=== Section Start ===
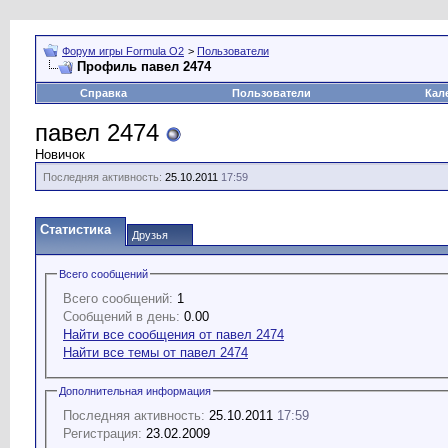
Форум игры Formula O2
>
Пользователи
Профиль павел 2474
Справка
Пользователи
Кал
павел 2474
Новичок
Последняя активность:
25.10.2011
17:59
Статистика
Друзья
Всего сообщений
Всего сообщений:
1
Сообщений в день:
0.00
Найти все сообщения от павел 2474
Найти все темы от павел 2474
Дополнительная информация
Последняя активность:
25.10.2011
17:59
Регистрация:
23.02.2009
=== Section End ===
■ **Exercise instructions**
Each line of the data above must be reproduced as written. Skip the pictures.

■ **Output for this task**
Форум игры Formula O2
>
Пользователи
Профиль павел 2474
Справка
Пользователи
Кал
павел 2474
Новичок
Последняя активность:
25.10.2011
17:59
Статистика
Друзья
Всего сообщений
Всего сообщений:
1
Сообщений в день:
0.00
Найти все сообщения от павел 2474
Найти все темы от павел 2474
Дополнительная информация
Последняя активность:
25.10.2011
17:59
Регистрация:
23.02.2009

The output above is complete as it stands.